January 13th, Gallimard published Grothendieck’s text Recoltes et Semailles in a fancy box containing two books.



Here’s a G-translation of Gallimard’s blurb:

“Considered the mathematical genius of the second half of the 20th century, Alexandre Grothendieck is the author of Récoltes et semailles, a kind of “monster” of more than a thousand pages, according to his own words. The mythical typescript, which opens with a sharp criticism of the ethics of mathematicians, will take the reader into the intimate territories of a spiritual experience after having initiated him into radical ecology.

In this literary braid, several stories intertwine, “a journey to discover a past; a meditation on existence; a picture of the mores of a milieu and an era (or the picture of the insidious and implacable shift from one era to another…); an investigation (almost police at times, and at others bordering on the swashbuckling novel in the depths of the mathematical megapolis…); a vast mathematical digression (which will sow more than one…); […] a diary ; a psychology of discovery and creation; an indictment (ruthless, as it should be…), even a settling of accounts in “the beautiful mathematical world” (and without giving gifts…)”.”

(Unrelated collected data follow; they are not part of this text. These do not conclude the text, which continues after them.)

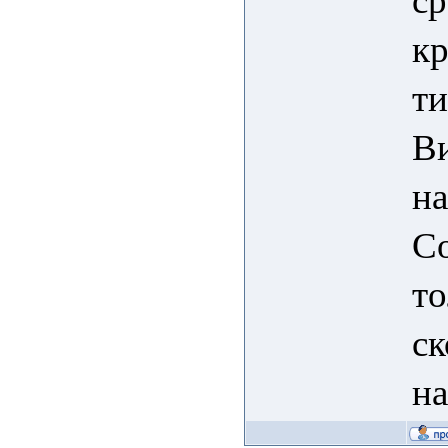
кр
ти
Ви
на
Со
то
ск
на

All literary events, great or small, are cause for the French to fill a radio show.

January 21st, ‘Le grand entretien’ on France Inter invited Cedric Villani and Jean-Pierre Bourguignon to talk about Grothendieck’s influence on mathematics (h/t Isar Stubbe).

The embedded YouTube above starts at 12:06, when Bourguignon describes Grothendieck’s main achievements.

Clearly, he starts off with the notion of schemes which, he says, proved to be decisive in the further development of algebraic geometry. Five years ago, I guess he would have continued mentioning FLT and other striking results, impossible to prove without scheme theory.

Now, he goes on saying that Grothendieck laid the basis of topos theory (“to define it, I would need not one minute and a half but a year and a half”), which is only now showing its first applications.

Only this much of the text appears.